O professor Roberto Kanaane abordou um fator sutil que leva ao desemprego e consequente exclusão social. Trata-se da origem psicológica, reflexo de baixa auto-estima. Trabalhar bem é condição para manter-se empregado, mas muitas pessoas, por apresentarem performance profissional insatisfatória, ficam desempregadas por conta de problemas pessoais, psicológicos e emocionais. Mesmo nos casos em que o desemprego é fruto da extinção de tarefas e cargos, o componente psicológico continua sendo forte detonador da exclusão social, porque a auto-estima abalada, em desequilíbrio, torna mais difícil a adequação às mudanças -- lembra o especialista. 

Nesse sentido,-- ainda segundo avaliação de Kanaane --, surge nova variante com poderoso potencial de configurar o sucesso ou o fracasso, o emprego ou o desemprego: a família. Como se sabe em psicologia, o ser humano constrói a maior parte da auto-estima e da personalidade até os sete anos de idade, período no qual o cérebro é similar a uma fita virgem que registra impressões externas, principalmente dos pais, e balizam modelo de atitudes futuras. É lógico, então, que uma criança que tenha crescido em ambiente hostil de brigas familiares não tem a base emocional de outra desenvolvida em clima ameno e de confiança. Isso se reflete não só no trabalho como nos estudos e nos relacionamentos interpessoais -- explica.

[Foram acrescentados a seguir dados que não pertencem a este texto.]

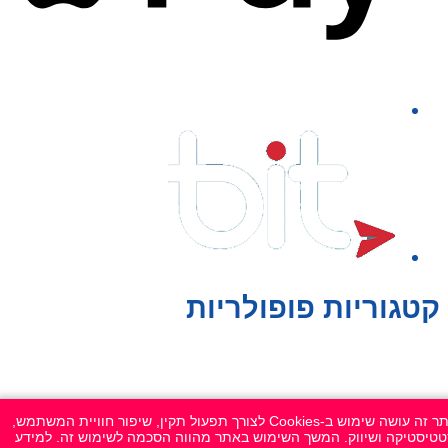
קטגוריות פופולריות
צעצועים לילדים
משחקי הרכבה / חברה
על גלגלים
אתר זה עושה שימוש ב-Cookies לצורך תפעול תקין, שיפור חוויית המשתמש,
פאזלים
טיסטיקה ושיווק. המשך השימוש באתר מהווה הסכמה לשימוש זה. למידע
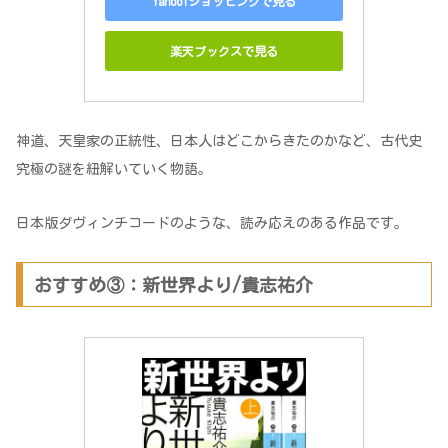
Yahoo!ショッピングで見る
楽天ブックスで見る
神道、天皇家の正統性、日本人はどこからきたのかなど、古代史
究極の謎を紐解いていく物語。
日本版ダヴィンチコードのような、読み応えのある作品です。
おすすめ③：新世界より/貴志祐介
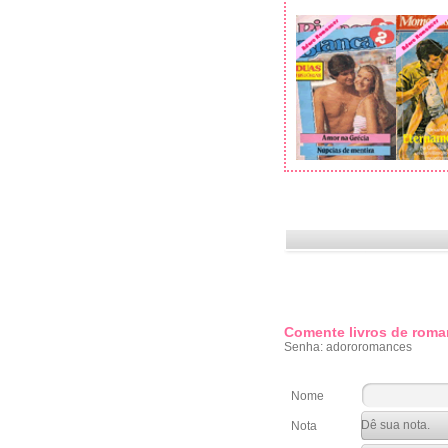
Comente livros de roma
Senha: adororomances
Nome
Nota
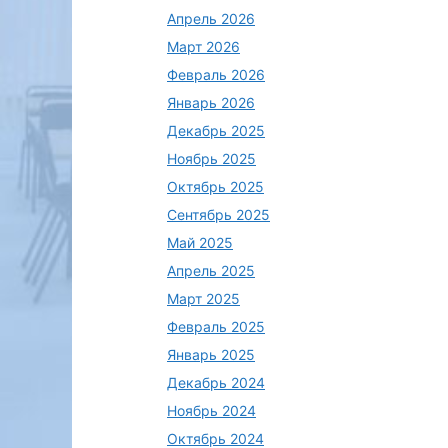
Апрель 2026
Март 2026
Февраль 2026
Январь 2026
Декабрь 2025
Ноябрь 2025
Октябрь 2025
Сентябрь 2025
Май 2025
Апрель 2025
Март 2025
Февраль 2025
Январь 2025
Декабрь 2024
Ноябрь 2024
Октябрь 2024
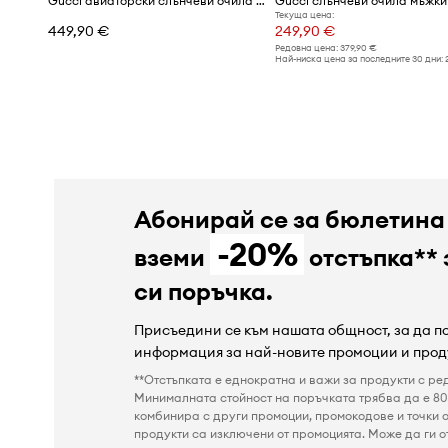
Gucci авиаторски слънчеви очила мъжки
Gucci слънчеви очила мъжки
Текуща цена:
449,90 €
249,90 €
Редовна цена:
379,90 €
Най-ниска цена за последните 30 дни:
Абонирай се за бюлетина
-20%
вземи
отстъпка** 
си поръчка.
Присъедини се към нашата общност, за да 
информация за най-новите промоции и прод
**Отстъпката е еднократна и важи за продукти с ре
Минималната стойност на поръчката трябва да е 80 
комбинира с други промоции, промокодове и точки о
продукти са изключени от промоцията. Може да ги от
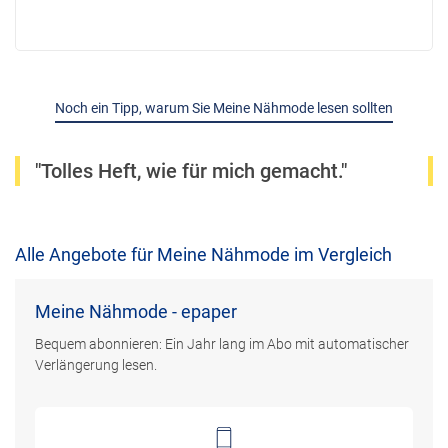
Noch ein Tipp, warum Sie Meine Nähmode lesen sollten
"Tolles Heft, wie für mich gemacht."
Alle Angebote für Meine Nähmode im Vergleich
Meine Nähmode - epaper
Bequem abonnieren: Ein Jahr lang im Abo mit automatischer
Verlängerung lesen.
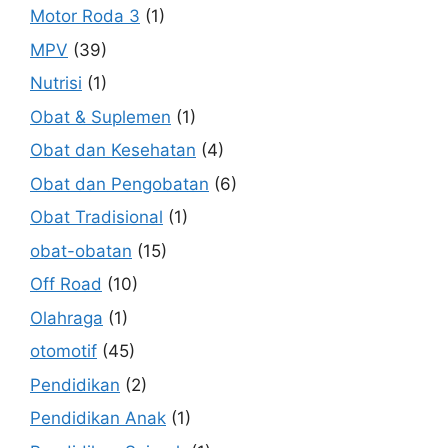
Motor Roda 3
(1)
MPV
(39)
Nutrisi
(1)
Obat & Suplemen
(1)
Obat dan Kesehatan
(4)
Obat dan Pengobatan
(6)
Obat Tradisional
(1)
obat-obatan
(15)
Off Road
(10)
Olahraga
(1)
otomotif
(45)
Pendidikan
(2)
Pendidikan Anak
(1)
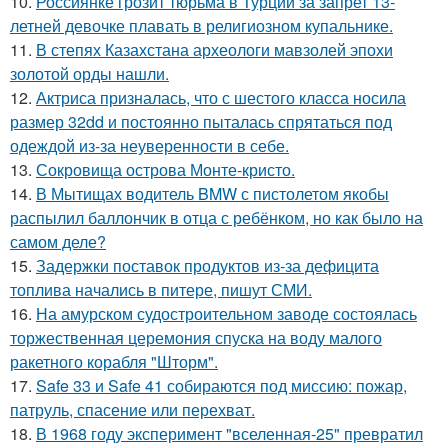
10.
Россиянке грозит тюрьма в Турции за запрет 13-
летней девочке плавать в религиозном купальнике.
11.
В степях Казахстана археологи мавзолей эпохи
золотой орды нашли.
12.
Актриса призналась, что с шестого класса носила
размер 32dd и постоянно пыталась спрятаться под
одеждой из-за неуверенности в себе.
13.
Сокровища острова Монте-кристо.
14.
В Мытищах водитель BMW с пистолетом якобы
распылил баллончик в отца с ребёнком, но как было на
самом деле?
15.
Задержки поставок продуктов из-за дефицита
топлива начались в питере, пишут СМИ.
16.
На амурском судостроительном заводе состоялась
торжественная церемония спуска на воду малого
ракетного корабля "Шторм".
17.
Safe 33 и Safe 41 собираются под миссию: пожар,
патруль, спасение или перехват.
18.
В 1968 году эксперимент "вселенная-25" превратил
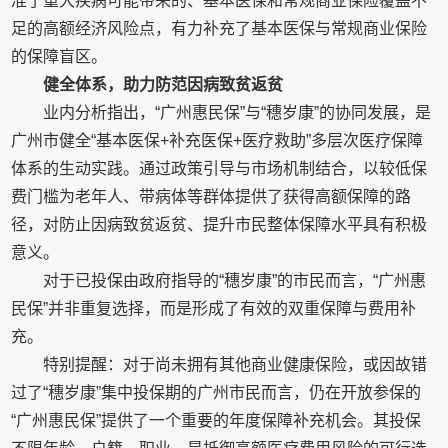
准了重大疾病可能带来的、基本医保和常规商业保险覆盖不
足的高额经济风险点，有力补充了基本医保与常规商业保险
的保障盲区。
健全体系，助力防范因病致贫返贫
业内分析指出，“广州惠民保”与“穗岁康”的协同发展，是
广州市健全“基本医保+补充医保+医疗救助”多层次医疗保障
体系的生动实践。通过政策引导与市场机制结合，以较低保
费门槛为老年人、带病体等群体提供了获得高额保障的路
径，对防止因病致贫返贫、提升市民整体保障水平具有积极
意义。
对于已投保由政府指导的“穗岁康”的市民而言，“广州惠
民保”并非重复选择，而是形成了有效的双重保障与费用补
充。
特别提醒：对于尚未拥有其他商业健康保险，或因故错
过了“穗岁康”集中投保期的广州市民而言，仍在开放参保的
“广州惠民保”提供了一个重要的年度保障补充机会。其投保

A boa notícia é que uma infância atribulada não é sinônimo de determinismo. Ou como disse Sartre, somos aquilo que fazemos com o que fazem de nós. Kanaane observa que falar em desenvolvimento de competência de profissionais num mundo em  mudanças radicais implica necessariamente o resgate da auto-estima. "A auto-estima é a porta de entrada e a porta de saída de qualquer processo de desenvolvimento de competências. Antes da competência profissional, é necessário que o indivíduo atinja competência consigo mesmo. E da mesma forma que as empresas atestam planejamento estratégico de vendas e produção, que haja também política que contemple o planejamento estratégico pessoal a partir do resgate da auto-estima e da auto-motivação através de ênfase em aspectos pessoais" -- completou.